● **WHAT THE TASK REQUIRES**
Every entry below needs to be printed again exactly, with its pictures left out.

● **Collected data**
▼

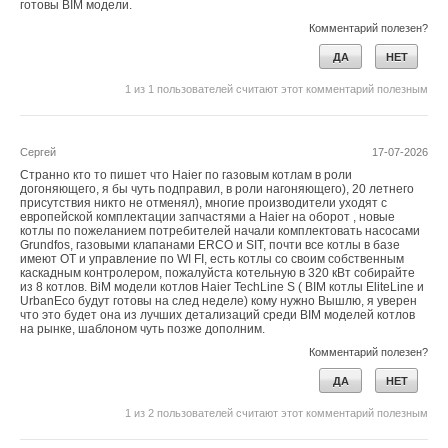
готовы BIM модели.
→
Группа ПОЛИПЛАСТИК презентовала результаты
эксперимента по цифровой маркировке трубной
Комментарий полезен?
продукции
НОВОСТИ СОК 22 МАЯ 2025
ДА
НЕТ
→
Труба позвала на сделку
НОВОСТИ СОК 14 МАЯ 2025
1
из
1
пользователей считают этот комментарий полезным
→
Утверждена новая редакция ГОСТ Р 55276—2024
НОВОСТИ СОК 10 ЯНВАРЯ 2025
→
Губернатор Московской области посетил «Климовский
Сергей
трубный завод» Группы ПОЛИПЛАСТИК
17-07-2026
НОВОСТИ СОК 19 НОЯБРЯ 2024
Странно кто то пишет что Haier по газовым котлам в роли
догоняющего, я бы чуть подправил, в роли нагоняющего), 20 летнего
присутствия никто не отменял), многие производители уходят с
европейской комплектации запчастями а Haier на оборот , новые
котлы по пожеланием потребителей начали комплектовать насосами
Grundfos, газовыми клапанами ERCO и SIT, почти все котлы в базе
имеют ОТ и управление по WI FI, есть котлы со своим собственным
каскадным контролером, пожалуйста котельную в 320 кВт собирайте
из 8 котлов. BiM модели котлов Haier TechLine S ( BIM котлы EliteLine и
Уведомления отключены
UrbanEco будут готовы на след неделе) кому нужно Вышлю, я уверен
что это будет она из лучших детализаций среди BIM моделей котлов
Комментарии
на рынке, шаблоном чуть позже дополним.
Комментарий полезен?
В этой теме еще нет комментариев
ДА
НЕТ
1
из
2
пользователей считают этот комментарий полезным
Добавить комментарий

▲

● **ANSWER SECTION**
готовы BIM модели.
→
Группа ПОЛИПЛАСТИК презентовала результаты
эксперимента по цифровой маркировке трубной
Комментарий полезен?
продукции
НОВОСТИ СОК 22 МАЯ 2025
ДА
НЕТ
→
Труба позвала на сделку
НОВОСТИ СОК 14 МАЯ 2025
1
из
1
пользователей считают этот комментарий полезным
→
Утверждена новая редакция ГОСТ Р 55276—2024
НОВОСТИ СОК 10 ЯНВАРЯ 2025
→
Губернатор Московской области посетил «Климовский
Сергей
трубный завод» Группы ПОЛИПЛАСТИК
17-07-2026
НОВОСТИ СОК 19 НОЯБРЯ 2024
Странно кто то пишет что Haier по газовым котлам в роли
догоняющего, я бы чуть подправил, в роли нагоняющего), 20 летнего
присутствия никто не отменял), многие производители уходят с
европейской комплектации запчастями а Haier на оборот , новые
котлы по пожеланием потребителей начали комплектовать насосами
Grundfos, газовыми клапанами ERCO и SIT, почти все котлы в базе
имеют ОТ и управление по WI FI, есть котлы со своим собственным
каскадным контролером, пожалуйста котельную в 320 кВт собирайте
из 8 котлов. BiM модели котлов Haier TechLine S ( BIM котлы EliteLine и
Уведомления отключены
UrbanEco будут готовы на след неделе) кому нужно Вышлю, я уверен
что это будет она из лучших детализаций среди BIM моделей котлов
Комментарии
на рынке, шаблоном чуть позже дополним.
Комментарий полезен?
В этой теме еще нет комментариев
ДА
НЕТ
1
из
2
пользователей считают этот комментарий полезным
Добавить комментарий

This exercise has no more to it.